West uses a synthesis of the banned 1907 version (abortion was the issue, not Home Rule, apparently) and the 1926 re-write first seen on the stage ten years later and revived by John Barton for the RSC in 1985 with Daniel Massey as Trebell and Judi Dench as Amy O’Connell.

The roles are now sulphurously occupied by Will Keen, bald and blazing, and the ever lustrous Nancy Carroll, the former obsessively dedicated to his cause until catastrophically ensnared by the latter’s sinuous charms, a vision of red-haired Irish loveliness in a modern hemline and a cloche hat.

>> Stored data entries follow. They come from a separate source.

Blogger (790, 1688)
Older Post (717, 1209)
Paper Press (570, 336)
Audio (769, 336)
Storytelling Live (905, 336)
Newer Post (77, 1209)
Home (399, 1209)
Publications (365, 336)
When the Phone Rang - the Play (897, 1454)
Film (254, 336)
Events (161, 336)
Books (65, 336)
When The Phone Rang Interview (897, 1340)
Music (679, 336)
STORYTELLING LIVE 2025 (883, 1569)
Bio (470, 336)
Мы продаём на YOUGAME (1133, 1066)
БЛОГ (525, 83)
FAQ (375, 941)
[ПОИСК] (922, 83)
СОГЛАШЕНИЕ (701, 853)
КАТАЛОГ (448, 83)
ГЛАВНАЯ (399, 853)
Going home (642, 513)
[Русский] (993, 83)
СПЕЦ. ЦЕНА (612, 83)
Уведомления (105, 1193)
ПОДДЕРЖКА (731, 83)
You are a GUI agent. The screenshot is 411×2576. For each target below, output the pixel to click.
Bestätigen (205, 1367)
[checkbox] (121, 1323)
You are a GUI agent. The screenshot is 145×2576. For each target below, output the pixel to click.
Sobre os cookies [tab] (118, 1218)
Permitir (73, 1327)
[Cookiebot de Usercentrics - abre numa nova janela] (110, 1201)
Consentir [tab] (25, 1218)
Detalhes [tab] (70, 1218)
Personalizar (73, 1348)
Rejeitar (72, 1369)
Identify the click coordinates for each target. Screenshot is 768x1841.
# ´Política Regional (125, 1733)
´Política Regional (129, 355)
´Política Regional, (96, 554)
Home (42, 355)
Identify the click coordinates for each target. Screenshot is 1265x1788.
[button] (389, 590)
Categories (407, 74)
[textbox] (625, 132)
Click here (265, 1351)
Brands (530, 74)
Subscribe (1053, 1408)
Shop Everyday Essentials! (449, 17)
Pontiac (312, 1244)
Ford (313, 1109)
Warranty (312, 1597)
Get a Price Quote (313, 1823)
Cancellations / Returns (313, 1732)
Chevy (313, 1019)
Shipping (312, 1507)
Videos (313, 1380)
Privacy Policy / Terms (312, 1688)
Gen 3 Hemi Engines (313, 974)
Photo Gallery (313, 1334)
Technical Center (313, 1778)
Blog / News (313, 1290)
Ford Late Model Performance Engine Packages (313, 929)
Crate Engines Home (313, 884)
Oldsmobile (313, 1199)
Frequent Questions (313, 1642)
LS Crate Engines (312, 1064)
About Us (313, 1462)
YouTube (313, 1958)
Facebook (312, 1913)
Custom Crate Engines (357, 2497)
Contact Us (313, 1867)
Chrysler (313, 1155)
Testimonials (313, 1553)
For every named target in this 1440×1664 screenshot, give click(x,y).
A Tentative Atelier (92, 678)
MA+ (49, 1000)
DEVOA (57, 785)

Bruce Alexander played Amy’s incarcerated husband Justin O’Connell in that RSC production and pops up here as a political trimmer, Gilbert Wedgewood, while O’Connell himself, appearing after the tragedy in the abortion clinic, is played with a fine, banked-down fury by Patrick Drury.

Even though the detail of the third act smoking room carve-up is hard to follow, the mechanics are rivetingly exposed by Hugh Ross as the smoothly calculating PM, Peter Eyre as a vulpine ecclesiastical fixer in the Lords and Michael Thomas as George Farrant, a key sounding board in the cabinet. The air crackles with wit and mischief from the moment we meet the Tory ladies, led by Helen Lindsay’s sedate old dowager, gathered round the grand piano in the Farrants’ country house.

Jessica Turner is the determined hostess and Phoebe Nicholls the sandpaper dry Frances Trebell, performances that go a long way to explain why Trebell himself hasn’t kissed a woman in ten years. The production, handsomely designed by Peter McKintosh and beautifully lit by Guy Hoare, is full of such deepening touches, the overall atmosphere, political and personal, completely electrifying.